Non-one-shot: Search is an iterative, multi-round process in which users continuously revise queries based on intermediate results.

Mental-image-driven: Users are typically re-finding images they have previously seen, relying on memory representations that range from vague to clear—so-called "mental images."
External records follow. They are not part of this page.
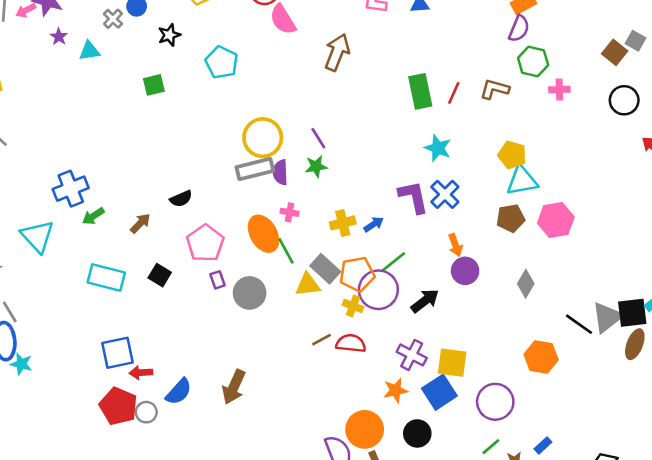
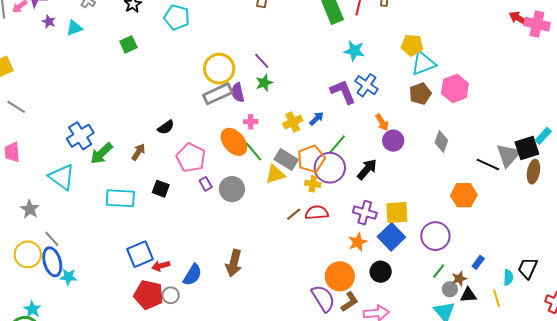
green arrow: (93, 216) -> (101, 153), size x1.4

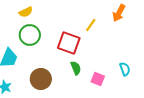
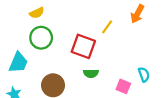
green semicircle: (76, 68) -> (91, 73), turned 112
pink square: (98, 79) -> (123, 86), moved

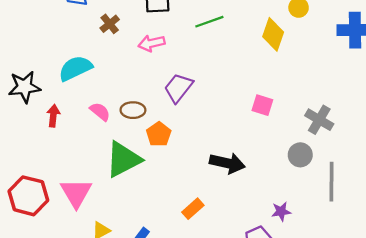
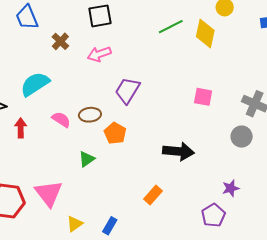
green line: (209, 22) -> (171, 27), moved
green triangle: (123, 159) -> (87, 159), size x0.5

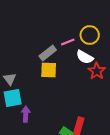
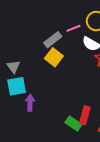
yellow square: (49, 70) -> (54, 57), turned 36

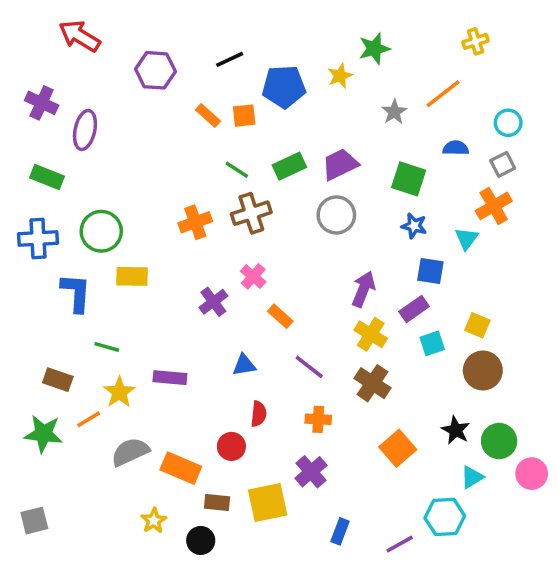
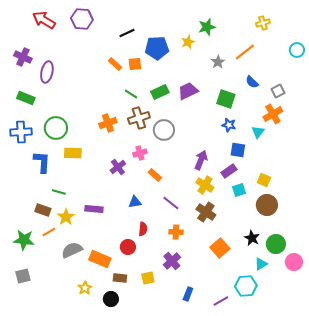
purple hexagon: (156, 70) -> (82, 19), moved
cyan circle: (508, 123) -> (297, 50), moved
blue semicircle: (456, 148) -> (252, 82), turned -136
gray circle: (336, 215) -> (164, 130), moved
pink cross: (253, 276) -> (140, 153), turned 32
brown rectangle: (58, 380) -> (43, 210), moved
yellow square: (268, 502) -> (148, 278), size x0.6
gray square: (34, 521) -> (23, 276), moved

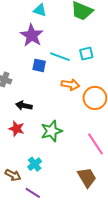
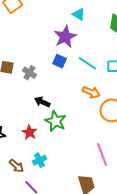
blue square: (39, 65) -> (60, 61), moved
red star: (16, 129) -> (30, 132), moved
green star: (51, 131) -> (56, 121), moved, turned 30

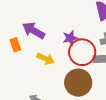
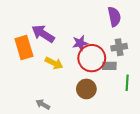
orange rectangle: (15, 45) -> (24, 48), size x1.6
brown circle: (78, 83) -> (86, 89), size x0.7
Existing interactive retrieval methods (ChatIR, PlugIR) share a fundamental limitation: feedback is confined to text. This indirect, abstract linguistic feedback underperforms in the following respects:

  • Ambiguity: Textual descriptions struggle to convey precise visual details. For example, asking "Is he wearing a hat?" and receiving "No"—when the subject is actually wearing a helmet—introduces semantic drift that misleads subsequent queries.
  • Unpredictability: In vision-language embedding spaces such as CLIP, minor textual modifications can produce drastically different retrieval results.
  • Opacity: The system's internal interpretation of the query—its "visual belief"—is entirely invisible to the user, reducing query refinement to a blind trial-and-error process.

Core Problem

This paper formally defines the Mental Image Retrieval (MIR) task: the user holds a target image in mind (a mental image) and collaborates with an image search engine through multi-round interaction to locate it. MIR is a subtask of interactive text-to-image retrieval, focusing on Known-Item Search (where the user has previously seen the target) rather than exploratory search.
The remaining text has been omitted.